L’importance clinique du strain ne fait aucun doute pour le PrHagendorff. « Ce paramètre est désormais considéré comme une valeur de référence dans les centres d’échographie modernes. » L’échographie impressionne par son excellente résolution temporelle, particulièrement importante pour l’analyse du strain rate, qui est la dérivée du strain en fonction du temps, c’est-à-dire la variation de la déformation au cours du temps. Cette vitesse de la déformation musculaire est p.ex. utilisé pour identifier une fibrose. La présence de l’image typique en œil de bœuf (bull’s eye) (cf. photo) permet p.ex. déjà de suspecter la forme du trouble cinétique de la pathologie. On observe parfois des présentations (pattern) diagnostiques typiques telles que l’épargne apicale de l’amyloïdose.

Le CT n’appartient pas à la routine

L’IRM et le CT-scan permettent également de mesurer le strain. L’imagerie par résonance nucléaire permet de contourner le problème des mauvaises conditions de l’échographie. En outre, la cartographieT1 et T2 peut p.ex. livrer des informations supplémentaires. Les premières données sur l’analyse du strain par CT-scan chez des patients atteints de coronaropathie datent de 2010. Toutefois, le rôle de l’examen est anecdotique en pratique quotidienne. Le Dr Mohamed Marwan, PD, Hôpitaux universitaires, Erlangen, a souligné que le CT-scan n’a pas pour but primaire d’évaluer la fonction ventriculaire. La résolution temporelle et la nécessité de la reconstruction de l’image pour générer des ensembles de données fonctionnelles en limitent l’utilisation.
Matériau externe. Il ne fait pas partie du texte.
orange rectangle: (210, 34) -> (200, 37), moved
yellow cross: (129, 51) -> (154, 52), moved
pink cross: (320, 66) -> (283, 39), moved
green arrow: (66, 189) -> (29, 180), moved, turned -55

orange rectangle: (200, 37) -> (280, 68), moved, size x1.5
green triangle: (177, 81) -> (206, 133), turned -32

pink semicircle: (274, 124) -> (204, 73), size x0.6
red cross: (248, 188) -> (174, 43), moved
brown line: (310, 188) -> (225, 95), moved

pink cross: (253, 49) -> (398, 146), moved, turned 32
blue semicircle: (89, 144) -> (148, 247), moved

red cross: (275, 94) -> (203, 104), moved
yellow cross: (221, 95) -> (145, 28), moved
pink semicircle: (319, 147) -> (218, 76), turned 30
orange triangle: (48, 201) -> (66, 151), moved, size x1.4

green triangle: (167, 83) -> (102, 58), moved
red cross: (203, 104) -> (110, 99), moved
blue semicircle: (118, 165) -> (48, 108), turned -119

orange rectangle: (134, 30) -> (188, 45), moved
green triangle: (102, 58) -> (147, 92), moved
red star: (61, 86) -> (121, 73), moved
Harmonisation les techniques d’examen, une nécessité

Néanmoins, le CT-scan gagne en importance en cardiologie. Il s’est entre autres établi dans la planification de l’implantation valvulaire aortique par cathéter(TAVI). L’analyse du strain est utile pour deux raisons:d’une part, des ensembles de données fonctionnelles issues des examens diagnostiques préopératoires existent déjà chez les patientsTAVI, et d’autre part l’acquisition d’images par échographe est délicate dans cette population depatients.

Ces différentes conditions rendent problématique l’utilisation clinique à grande échelle du strain myocardique :les résultats sont certes bien reproductibles mais seulement si on s’en tient à une seule procédure et à un seul logiciel. «C’est un des points faibles», a ajouté le Pr Kelle. Pour preuve, rien que les valeurs normales du GLS ventriculaire gauche à l’IRM et à l’échographie varient d’environ –12 % à –22 %, raison pour laquelle il faut toujours utiliser le même appareil pour le suivi.
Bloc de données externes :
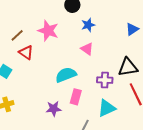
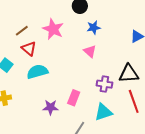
cyan semicircle: (66, 75) -> (37, 72), moved

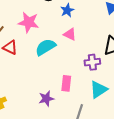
cyan semicircle: (37, 72) -> (46, 47), moved

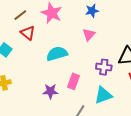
pink triangle: (70, 34) -> (89, 35), turned 32
cyan semicircle: (46, 47) -> (57, 54), moved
Le Pr Andreas Schuster, Centre de cardiologie, Göttingen, considère par conséquent l’harmonisation des techniques d’examens comme l’une des étapes majeures des prochaines années, afin que l’échographie et l’IRM puissent permettre d’aboutir à des résultats équivalents. En outre, il ne faudra à l’avenir pas seulement utiliser le strain pour caractériser et quantifier le risque, mais aussi pour en dériver les traitements nécessaires. Il sera ainsi possible de déterminer s’il y a une amélioration durable du pronostic à long terme.